Ah. And there it was.

One of the consequences of having a demon for a brother-in-law: you will never have a peaceful, quiet weekend, ever again.

(For all that Henry preferred his peace and quiet, though, he wouldn't have it any other way.)



###



It took nearly thirty minutes to assemble a proper plan -- another thirty minutes they couldn't really afford, in Dipper's eyes.

Wirt was in trouble, and the clock had been ticking for hours. The Unknown would defend itself to some extent, he was sure, like a loyal dog guarding the house from burglars, but it was an indiscriminate thing, and all the more fallible without a Keeper. In the meantime, he still didn't know where the lantern was, or how soon the Blades would find it.

The plan answered the Blades' actions as simply and effectively as they could on short notice. Henry, with Jason as a guide, would take some of the safer unholy artifacts Dipper still had on hand and nullify the wards around the forest. Meanwhile, he and Mabel would go find Wirt, and with any luck, his lantern. Once the Keeper and Dark Lantern were reunited, it would just be a matter of escorting him back to the woods without anyone getting waylaid or exorcised.

For the trip, Henry took a hatchet, and a flare gun to send a distress signal in case a summoning wasn't possible. It was an emergency flare, the type carried by campers and hikers, and hopefully it wouldn't raise the slayers' suspicions if they got caught. Not much use from inside the Unknown proper, but worth having on hand (and while the forest rarely saw actual hikers, the cover story was still something.)

Mabel had already collected a steel crowbar painted high-visibility banana yellow and packed her mask, the latter recently re-bedazzled with lime green and fuchsia rhinestones. Cult-bashing gear, really, but it wouldn't hurt to be prepared. She'd wanted to bring the nail-studded bat, but they agreed it wasn't worth getting stopped on the streets over such an obvious weapon. The same argument was made about the van, for that matter: too big, too obvious, and not useful enough to be worthwhile, so far.
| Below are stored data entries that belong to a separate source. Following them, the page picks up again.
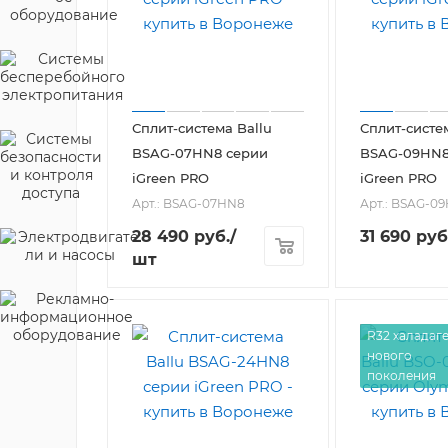
Сплит-система Ballu
Сплит-систе
BSAG-07HN8 серии
BSAG-09HN8
iGreen PRO
iGreen PRO
Арт.: BSAG-07HN8
Арт.: BSAG-0
28 490
руб.
/
31 690
руб
шт
R32 халадаг
нового
поколения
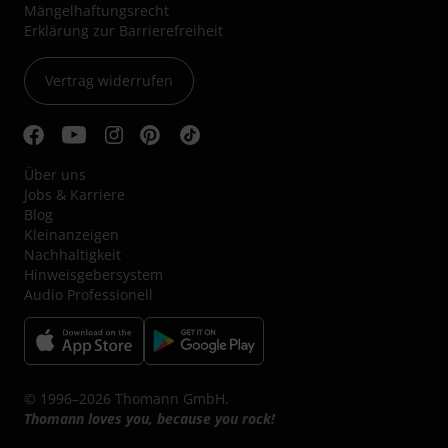
Mängelhaftungsrecht
Erklärung zur Barrierefreiheit
Vertrag widerrufen
Über uns
Jobs & Karriere
Blog
Kleinanzeigen
Nachhaltigkeit
Hinweisgebersystem
Audio Professionell
© 1996–2026 Thomann GmbH.
Thomann loves you, because you rock!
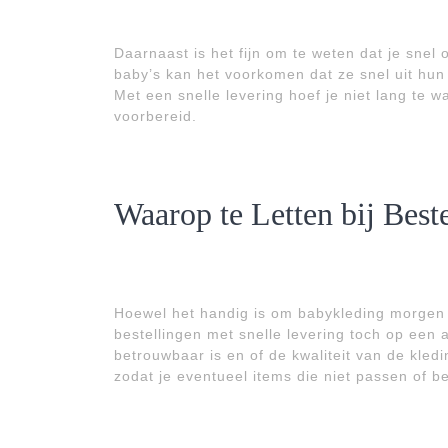
Daarnaast is het fijn om te weten dat je snel
baby’s kan het voorkomen dat ze snel uit hun 
Met een snelle levering hoef je niet lang te 
voorbereid.
Waarop te Letten bij Best
Hoewel het handig is om babykleding morgen al
bestellingen met snelle levering toch op een a
betrouwbaar is en of de kwaliteit van de kle
zodat je eventueel items die niet passen of b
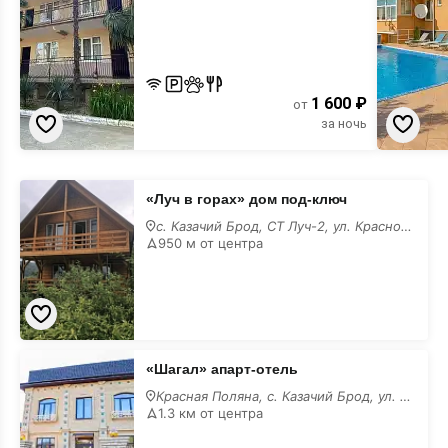
1 600 ₽
от
за ночь
«Луч
«Луч в горах» дом под-ключ
в
горах»
с. Казачий Брод, СТ Луч-2, ул. Краснофлотская, 16
дом
950 м от центра
под-
ключ
«Шагал»
«Шагал» апарт-отель
апарт-
отель
Красная Поляна, с. Казачий Брод, ул. Форелевая, 31/в
1.3 км от центра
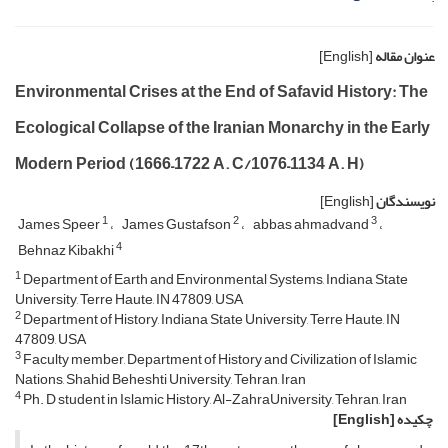
عنوان مقاله
[English]
Environmental Crises at the End of Safavid History: The
Ecological Collapse of the Iranian Monarchy in the Early
Modern Period (1666–1722 A. C/1076–1134 A. H)
نویسندگان
[English]
1
2
3
James Speer
James Gustafson
abbas ahmadvand
4
Behnaz Kibakhi
1
Department of Earth and Environmental Systems, Indiana State
University, Terre Haute, IN 47809, USA
2
Department of History, Indiana State University, Terre Haute, IN
47809, USA
3
Faculty member, Department of History and Civilization of Islamic
Nations, Shahid Beheshti University, Tehran, Iran
4
Ph. D student in Islamic History, Al-ZahraUniversity, Tehran, Iran
چکیده
[English]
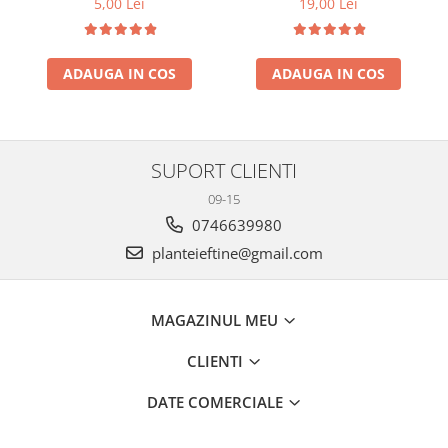
5,00 Lei
19,00 Lei
ADAUGA IN COS
ADAUGA IN COS
SUPORT CLIENTI
09-15
0746639980
planteieftine@gmail.com
MAGAZINUL MEU
CLIENTI
DATE COMERCIALE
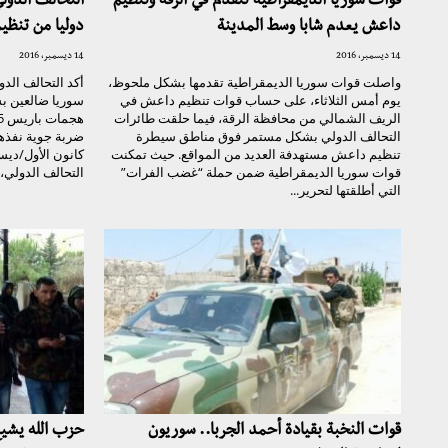
قوات سوريا الديمقراطية تتقدم في الرقة وتنظيم
التحالف الدول
داعش يعدم شابا وسط المدينة
دوليا من تنظي
14 ديسمبر، 2016
14 ديسمبر، 2016
واصلت قوات سوريا الديمقراطية تقدمها بشكل ملحوظ،
أكد التحالف الد
يوم أمس الثلاثاء، على حساب قوات تنظيم داعش في
سوريا ضالعين بش
الريف الشمالي من محافظة الرقة، فيما حلقت طائرات
التحالف الدولي بشكل مستمر فوق مناطق سيطرة
ضربة جوية نفذها
تنظيم داعش مستهدفة العديد من المواقع. حيث تمكنت
كانون الأول/ديس
قوات سوريا الديمقراطية ضمن حملة “غضب الفرات”
التحالف الدولي، 
التي أطلقتها لتحرير...
قوات النخبة بقيادة أحمد الجربا.. سوريون
حزب الله يشيع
Dipper, for his part, tightened up his human appearance a bit, retracting his claws and fangs into something duller and rounder, and tucking his wings under his shirt. It took a little concentration to maintain, in the back of his mind, like wearing pants that didn't quite stay up on their own, but he wouldn't have to hold it forever.

Jason clearly didn't know what he was doing, but had insisted on helping however he could. On Dipper advice, he agreed he'd bring a hockey stick and helmet, which was a start, but more importantly, he'd try to stay out of harm's way. Dipper didn't relish trying to deal with the consequences if he didn't.

He wasn't sure how he felt about bringing him along, honestly. It was useful, though, to have someone familiar with the area, and an extra pair of hands on short notice. If it came down to it, Dipper supposed he could poof him away to safety, or whichever group had him could drop him off somewhere before things got ugly. But older humans were so uncomfortably squishy...

His thoughts briefly turned to the Grunkles, and he had to cut himself off before they went anywhere unwanted. No point thinking about stuff like that right now. He wrote up a note to leave on the shop counter for when they got back from their fishing trip that afternoon: not asking for help, yet, but to let them know, in case things went south and they needed backup.

Once the trio had suited up and gathered their gear, it was time to go.

“How much do you think you need to get us across the country?” Mabel asked. She eyed the refrigerator speculatively.

Dipper shrugged. “I'd say a gallon of rocky road would be nice, but I've actually got a deal running right now, so I don't really need it?” (The Pines household always kept enough ice cream and candy stocked in bulk for minor deals, these days. Alcor could offer one hell of a family discount, but a deal was a deal, and that meant prices to be paid, no matter who shook his hand.) “But if you want to give me free ice cream, I'm totally up for that. It is delicious.”

Mabel snorted and held out her hand. “Save it for later, you greedy goof! C'mon, let's just go!”

“Fine, fine.” Mabel grabbed his left hand, and Henry his right. Dipper shut his eyes for a moment, picturing the town he'd seen once or twice before, and in a twister of space and sparks, they were gone.